I guess I'm arguing for a division of labor in a sense and I think both Graeber's work and Mike's helpful critique of the problems in it from a Marxist economist perspective are valuable to the overall project. Graeber may fudge a little and err on the side of some Keynesian fallacy (and it is important for all of us to know or at least argue about this) but that doesn't make his contribution any less significant in terms of what it is adding to both of these conversations. Moreover, from a disciplinary perspective, he presents a lot of detailed anthropological work he's referencing - which is valuable to both projects, even if it is just as raw material separated from the theoretical conclusions he's drawing from them. I think this is a critical argument against neoclassical economic theory - and especially neoliberalism's perversion of it. This may miss some large practical monetary concerns that he would be able to address were he trained as an economist, but it is invaluable as an account, from within the field, of what people who study people have found people doing in many times and places.

What is frustrating to me about responses to his work both here and on the Marxism list is that it misses this value to his work.

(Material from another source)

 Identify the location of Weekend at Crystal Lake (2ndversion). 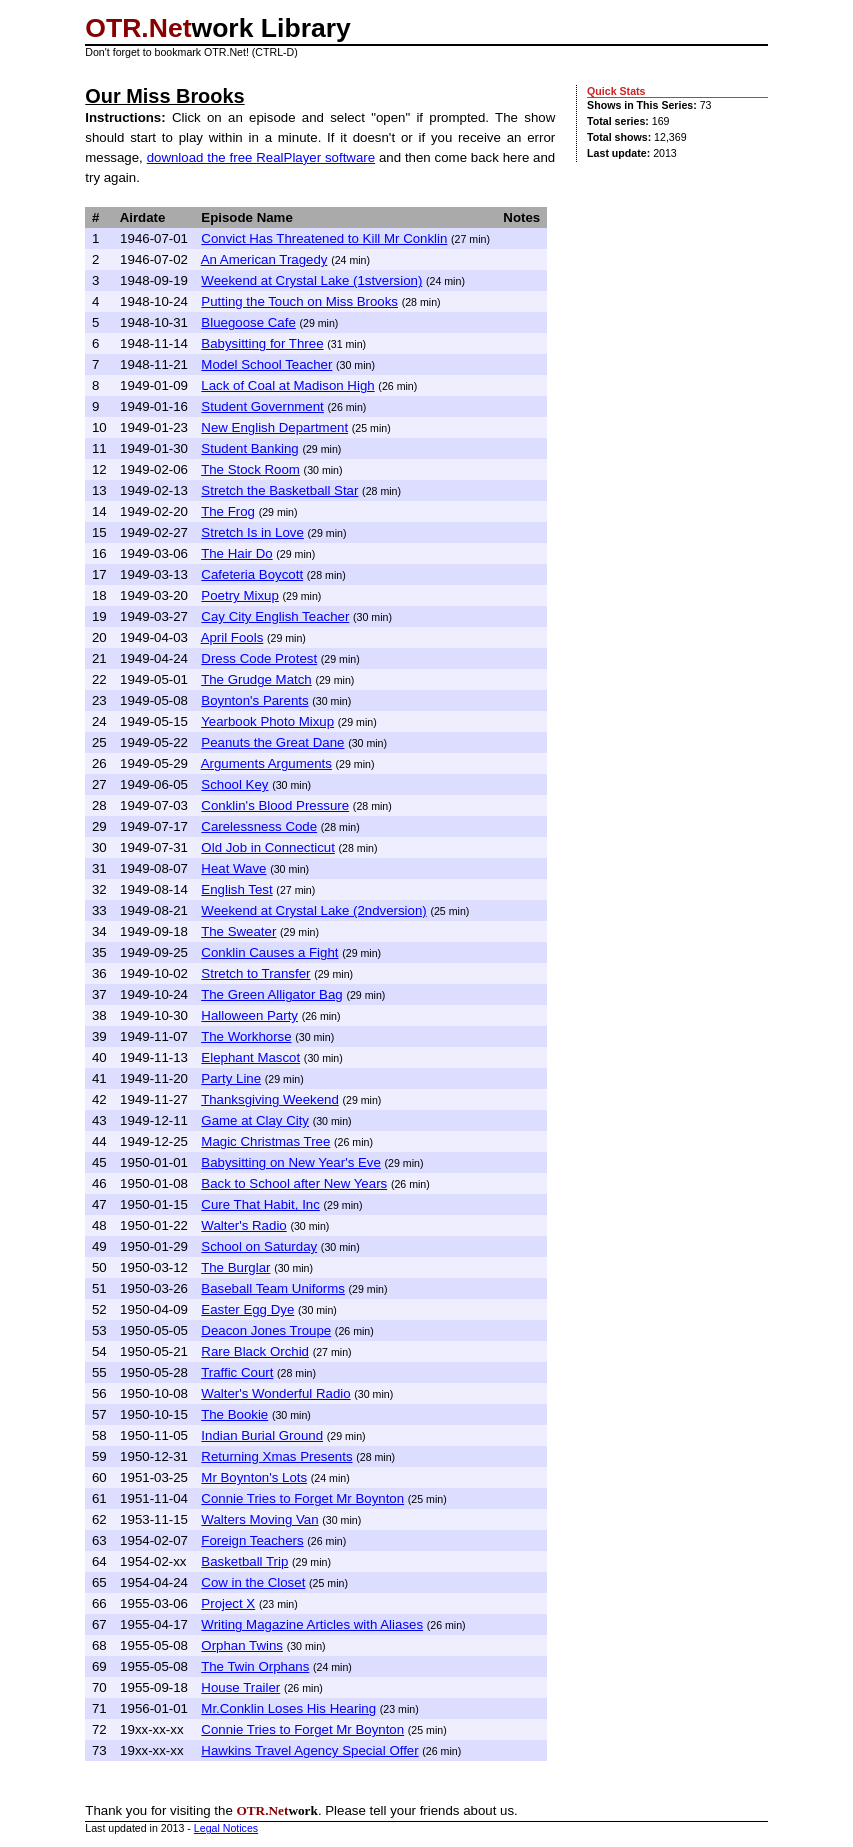
(313, 910).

From the outset, he admits there is a certain folly to attempting this kind of macro-history. But one purpose behind it is pretty sound, politically and academically: other disciplines (especially economics) rely indirectly on a form of macro-history and transhistorical anthropology. We now have a lot of material to draw from on this count - material, incidentally, that many economists who rely on these macro-histories of human nature haven't bothered to incorporate into their work as a disciplinary norm. What would happen, therefore, if we tried to evaluate some of the larger claims that sit as cultural norms within these disciplinary communities in light of the work that has been done in anthropology in the past century and a half? Having done that, Graeber doesn't seem bent on transplanting his understanding of debt or economics or power in place of something like Mike's more technical and essential understanding of economics as a full material practice. But just to provide a valuable supplement.

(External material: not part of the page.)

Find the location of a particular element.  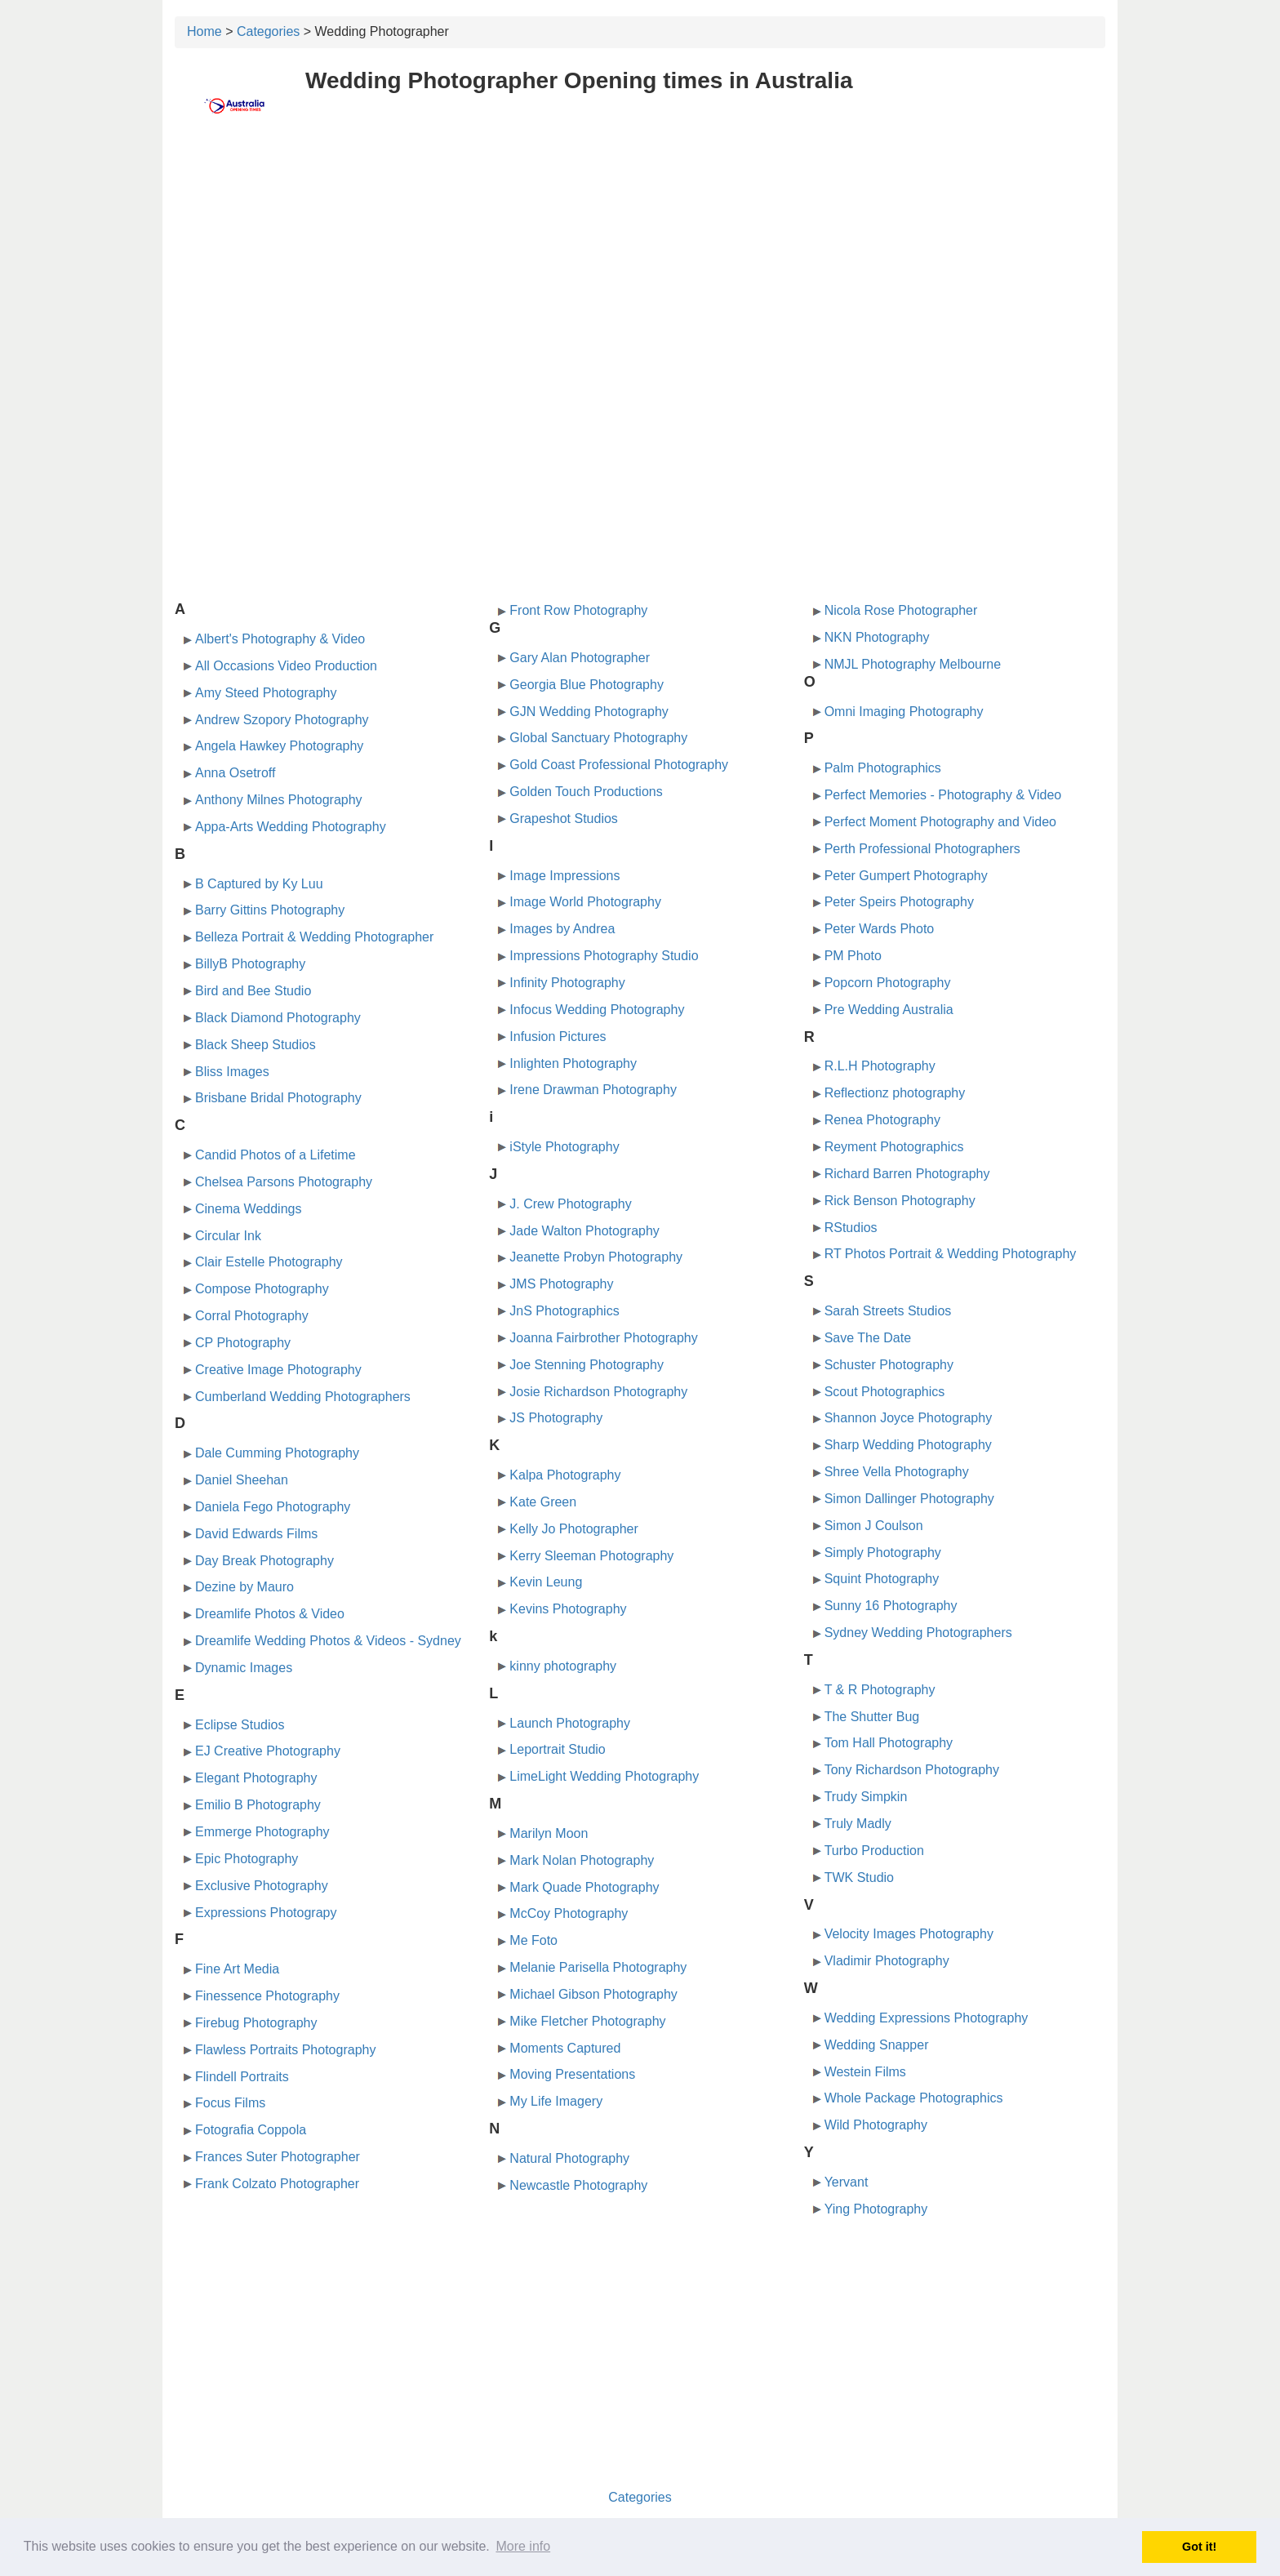

Jeanette Probyn Photography is located at coordinates (595, 1257).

The connections he draws between military organizations and early corporate forms also seems important and I think the anecdotal interaction that starts him on this quest leads to a paradigmatic kind of investigation: trying to figure out why we take some debts to be morally unbreakable and others malleable and forgivable is a more social and cultural kind of question. It is crucial to understand how it relates to what we might call the material infrastructure, but the latter, as any good twentieth century Marxist will tell you, does not necessarily determine the former. And, as Graeber and others seem interested to discover and point out, there seem to be many cases when the determination can go the other way. As we look for alternatives to what appears to be a dying system, knowing how that system works at the nuts and bolts level is undoubtedly important - and I will continue to read what people like Mike and Doug have to say to find out more on this score. But knowing that it could and has worked in a variety of ways, that possibilities exist for the politically active populace, seems to me to be at least as important to the larger conversation about what is to be done. And here I think Graeber's book is a valuable contribution and am really pleased to see such a deep engagement with it on this list. I am sure I'll learn a lot about both of these interconnected projects and how stuff like /Debt/ is helpful (or not) to them.